Von Walen, Delfinen und erneuter Seekrankheit

Mittlerweile sind wir seit zwei Tagen wieder auf See und gestern, den 04.11., hat bei den meisten wieder die Seekrankheit eingesetzt. Dies ist den bis zu fünf Meter hohen Wellen und einem stetig rollenden Schiff zu verdanken. Rollen, so nennt man es, wenn das Schiff sich von einer Seite zur anderen schwankend bewegt. Infolge all dieser Umstände mussten Zwieback, Salzstangen und Tee wieder Hilfestellung leisten. Neben dem Skorbut – der uns zum Glück nicht heimsucht – muss die Seekrankheit wohl auch eine Geißel der Seefahrt sein.
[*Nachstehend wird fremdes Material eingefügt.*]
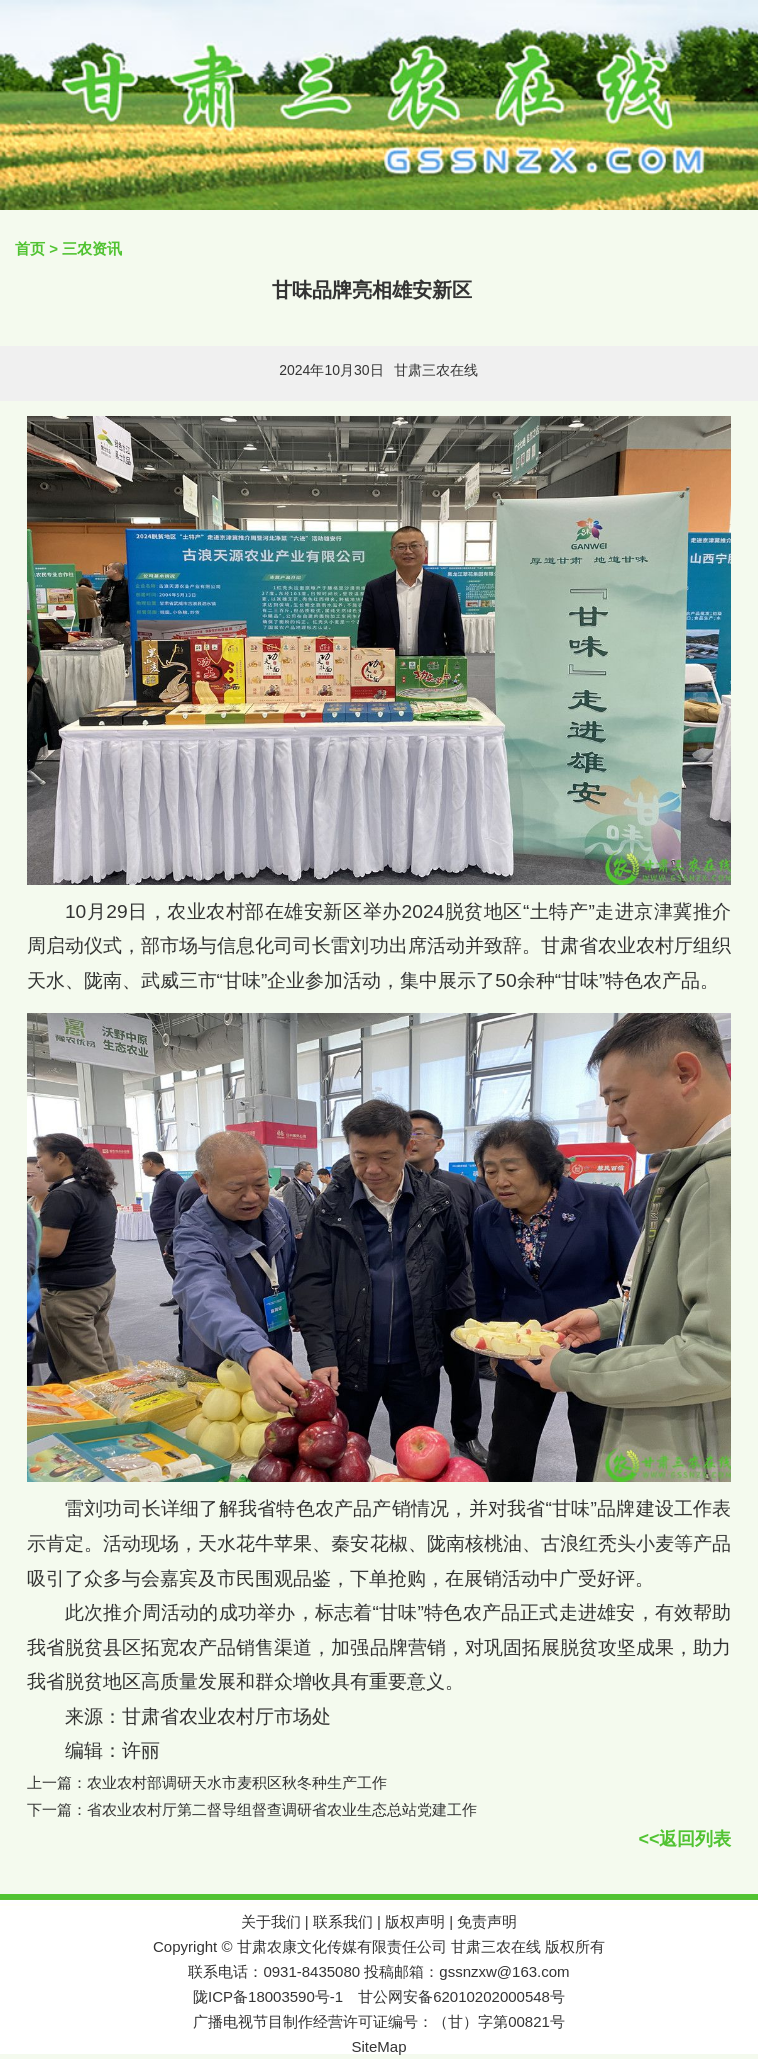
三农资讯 (92, 248)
Damit müssen wir zwar klarkommen, mögen muss man es trotzdem nicht.

Aber lasst mich über etwas Schöneres reden und euch von zwei Wundern dieser Welt berichten.
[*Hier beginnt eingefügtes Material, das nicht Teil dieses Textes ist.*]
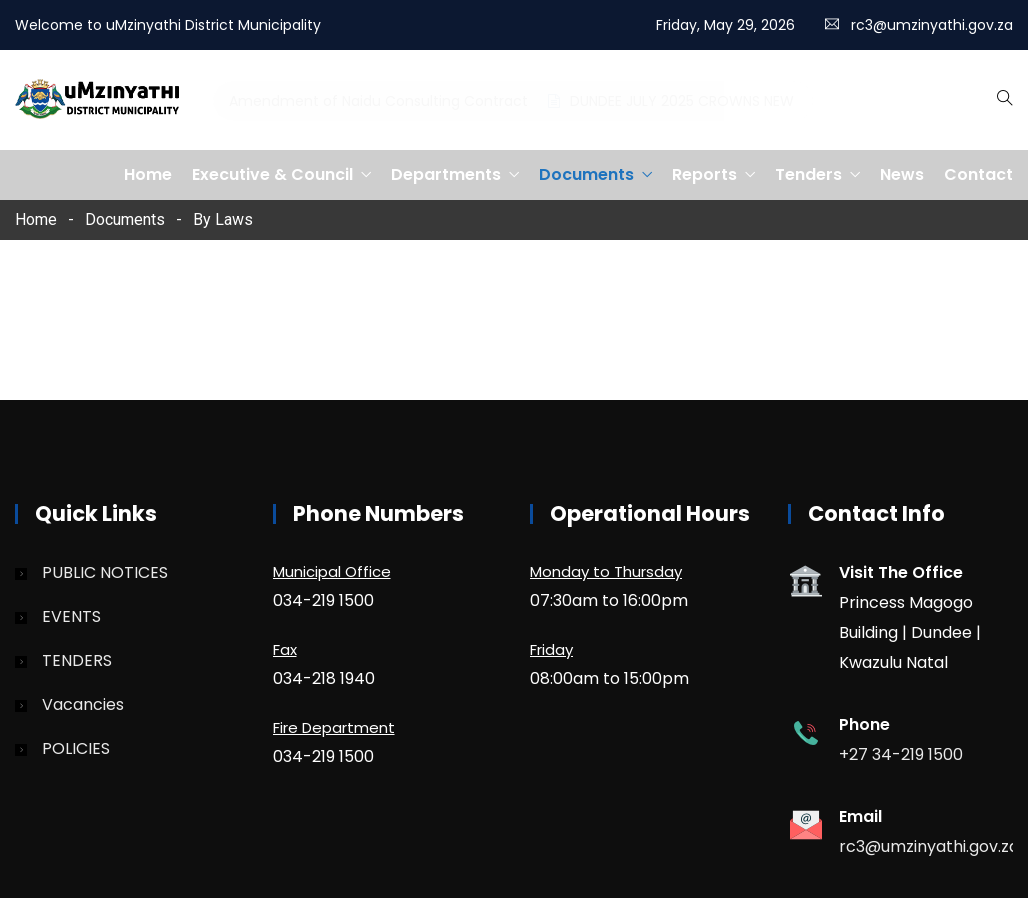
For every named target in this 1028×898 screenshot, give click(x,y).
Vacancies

Von der Seekrankheit gebeutelt saß ich lange in der Messe, bis eine aufgeregte Gilda mich darauf aufmerksam gemacht hat, dass oben von Deck aus Delfine zu sehen seien. Sie sollten immer wieder aus dem Wasser springen und schon seit einiger Zeit unseren Weg begleiten. Ich habe keinen Moment gezögert, habe direkt mein Ölzeug und meinen Klettergurt, den wir wegen des Wellengangs an Deck tragen müssen, um bei starkem Seegang gesichert zu sein, angezogen.

Die ersten Delfine

An Deck konnte ich von Achtern aus erst nur vereinzelte Finnen sehen, doch als ich mich vor zum Klüverbaum begeben habe, ging das Spektakel erst richtig los: Mal allein, mal zu zweit oder auch zu dritt kreuzten die Delfine unseren Kurs, sprangen aus dem Wasser, tauchten sofort wieder ein und begleiteten weiterhin unseren Weg. Das spektakulärste Ereignis dieses Aufeinandertreffens war aber, als plötzlich sechs Delfine auf einmal neben uns hergeschwommen und dann auch noch synchron aus dem Wasser gesprungen sind. Mit der Zeit haben sich immer mehr KUSis vorne am Klüverbaum versammelt, um dem Spektakel beizuwohnen. Die Delfine sind sogar auf ihrem Rücken geschwommen – was teilweise so aussah, als würden sie leuchten – und haben uns bis ins Abendrot begleitet. Erst mit der Dämmerung haben wir, nachdem uns noch ein nasser Neptunknutscher in Form einer sehr großen, kräftigen Welle erfasst hat, die Back verlassen und haben uns wieder unter Deck oder auf unsere Posten zurückbegeben. Eine sehr gute Freundin von mir meinte einmal, sie wäre gerne ein Delfin. Nun verstehe ich ihre Meinung. Ich möchte zwar kein Delfin sein, aber die Freiheit, die diese Tiere verkörpert haben, war einfach unbeschreiblich.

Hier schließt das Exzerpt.